"You will catch cold, dear Grenwitz," said the baroness; "I think you'd better come with us."

"No, I prefer staying with the others," said the old baron, with an earnestness which surprised all of them, and himself perhaps most.

He gave his arm to his daughter, but remained near Oswald and Bruno, chatting with them leisurely, as he liked to do, and inquiring from time to time how the boy came on.

"I am quite well, quite well," said Bruno, again and again; but Oswald felt that he leaned heavily on his arm, and that his hands were cold.

Thus they reached the house, one by one. The old baron disappeared, wishing Bruno a speedy recovery, while Oswald carried the boy at once to his room and sent him to bed.

"You are worse, Bruno, than you wish to confess," he said, sitting down on the edge of the bed; "you have your old pain, have not you?"

"Yes," said Bruno, and his teeth chattered, and cold perspiration broke out on his forehead.

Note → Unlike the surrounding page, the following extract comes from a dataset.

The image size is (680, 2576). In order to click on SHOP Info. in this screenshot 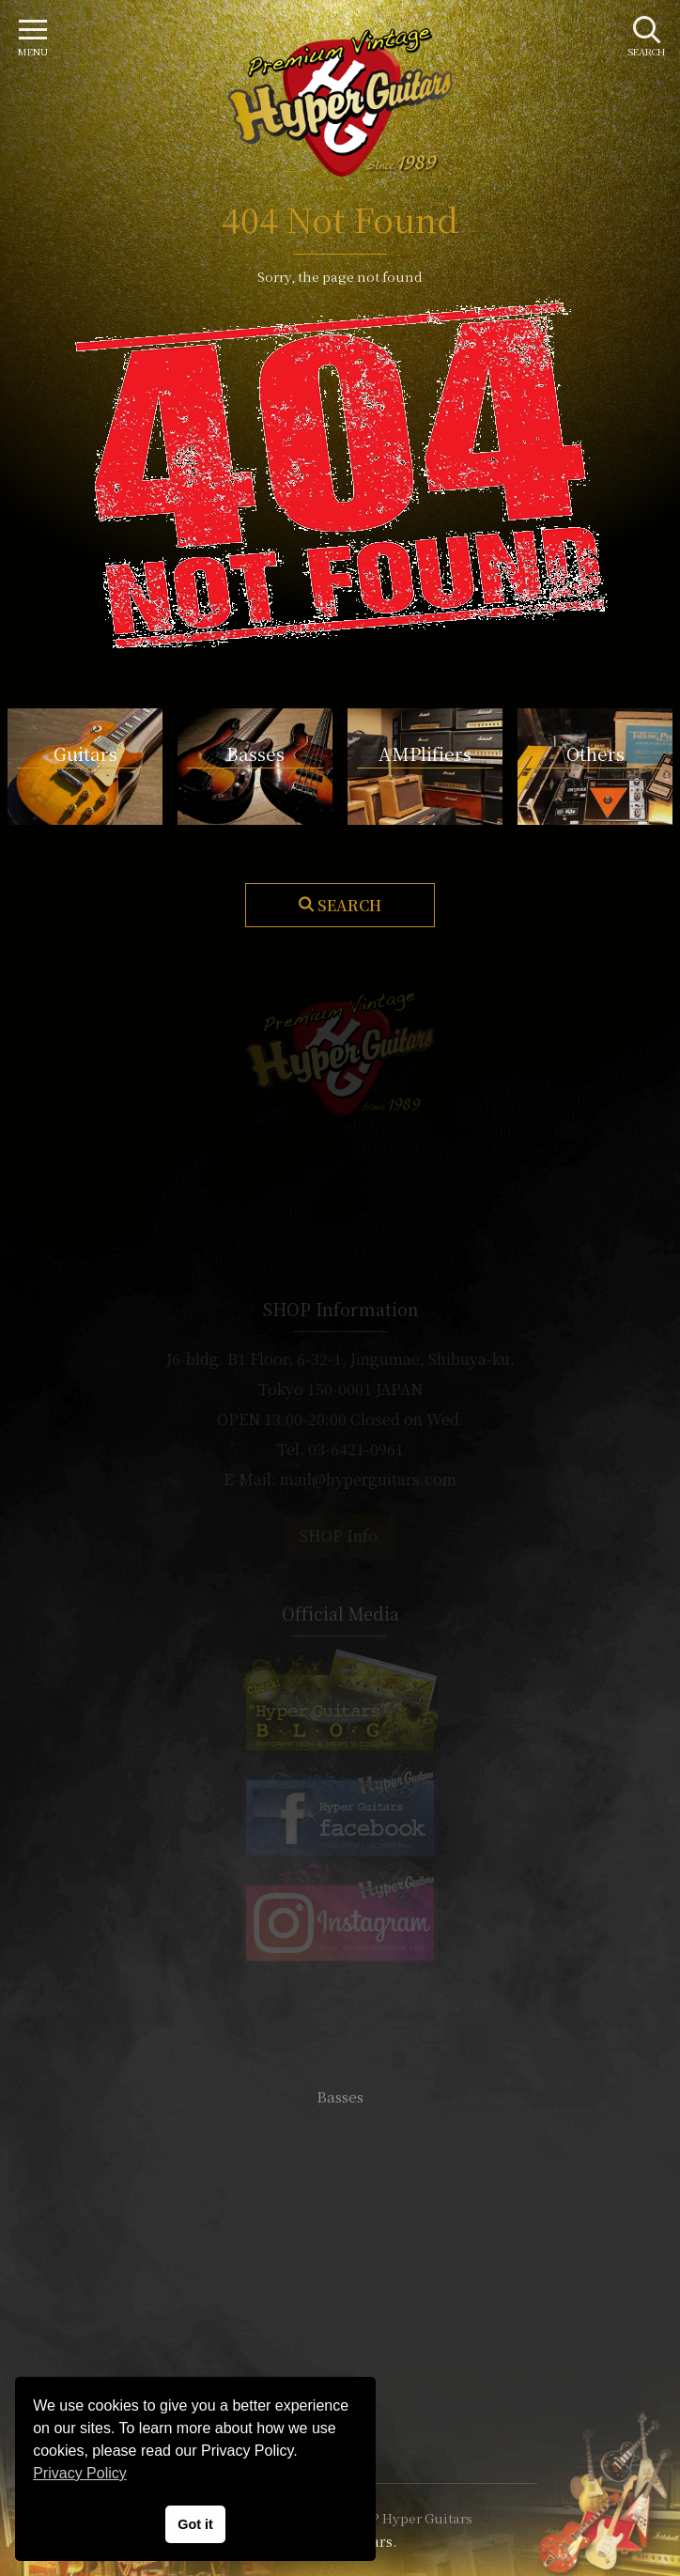, I will do `click(340, 1535)`.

Oswald hastened to use the same remedy as before; and he succeeded in this case also in relieving the patient, at least as far as the pain was concerned.

"Will you not tell me, Bruno, what brought on the attack?" asked Oswald.

"Oh yes!" said the boy. "I only did not like to tell while the others were present, because they would have laughed at me. I had stayed behind a little, and a projecting rock hid the others from my sight I thought I could overtake them at any moment, and so I was walking on slowly, often looking upward. Suddenly I saw Helen come so close to the edge of the precipice, which there comes down a hundred feet or more, that it looked as if she must fall if she moved ever so little. I cried out in my anxiety--then she came still nearer, actually bending over, and everything turned around me well, you know the rest. But there is Malte coming. Goodnight, Oswald."